A CGI character cannot draw on past experiences to portray an emotion. No matter how technically good the artwork is, there will still be nothing behind the eyes.

sndfreQ's avatar

@Seek_Kolinahr What did you think of Final Fantasy VII the movie? I thought it was pretty close, but I see what you mean with the eyes thing…

Seek's avatar

Well, with FFVII, you’re comparing that high-tech CGI with the block characters we all came to love on the PSOne.
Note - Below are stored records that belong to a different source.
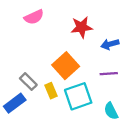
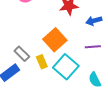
cyan square: (78, 96) -> (66, 67), turned -30

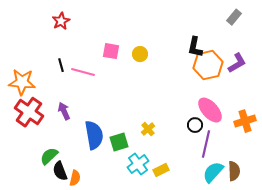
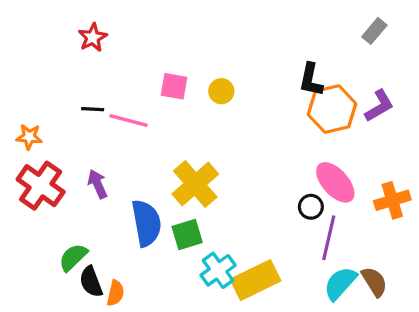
black line: (61, 65) -> (93, 109), turned -72
orange star: (22, 82) -> (29, 137), size x0.6
yellow cross: (148, 129) -> (195, 184), moved, size x2.0
yellow rectangle: (161, 170) -> (256, 280), size x1.8
brown semicircle: (234, 171) -> (374, 282), turned -30

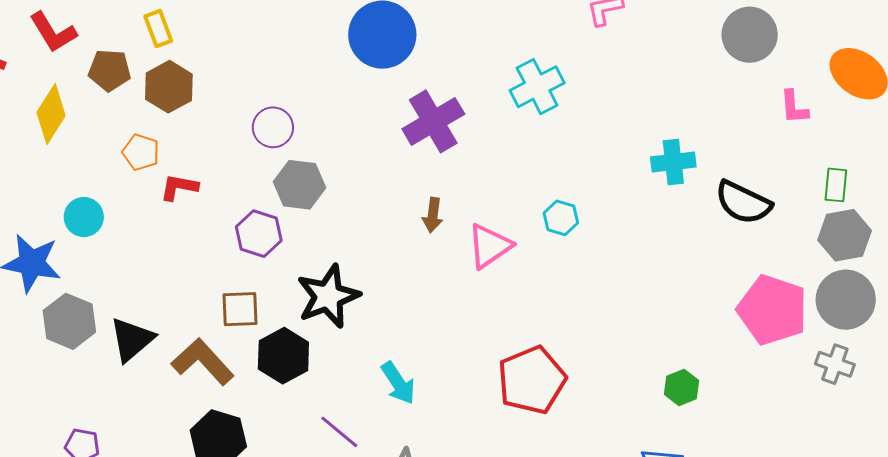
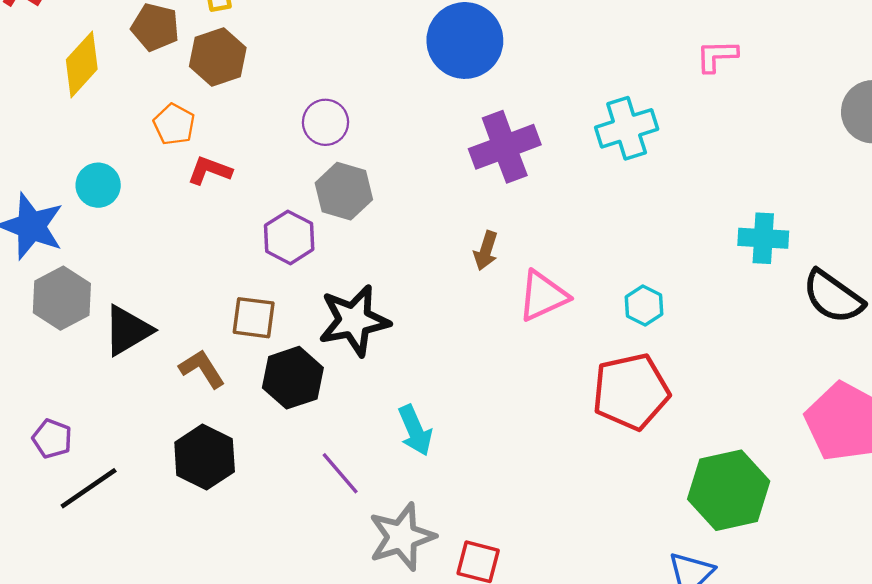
cyan hexagon: (561, 218) -> (644, 305), moved
brown L-shape: (203, 362) -> (202, 369), size x0.7
red pentagon: (532, 380) -> (631, 392), moved
green hexagon: (681, 387) -> (729, 490), size x2.0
Of course I thought it was awesome.

It would have been more awesome, had the film been live-action.

sndfreQ's avatar

True true

RocketSquid's avatar

@woodcutter The thing with something like that is you’d need something to keep the crew of nearly a hundred people quiet. Probably one hundred art nerds quiet. Who love to brag.

Berserker's avatar

I have a hard time picturing a real life Sephiroth, but yeah whoever would fit that role better not have a shiny wig.

woodcutter's avatar

@RocketSquid I would assume that there would be lots of money involved and cia and other orgs. you and me no nothing about. What? the govt doing something sneaky? I know, i know. If they can fly an unmanned missile drone 1000’s of miles away from their office and kill an individual out of the blue I have complete confidence they could pull something like this off too. Of course I would love to be proven wrong, believe me.

gary4books's avatar

Read “We Can Build You” by Phil Dick. He knew.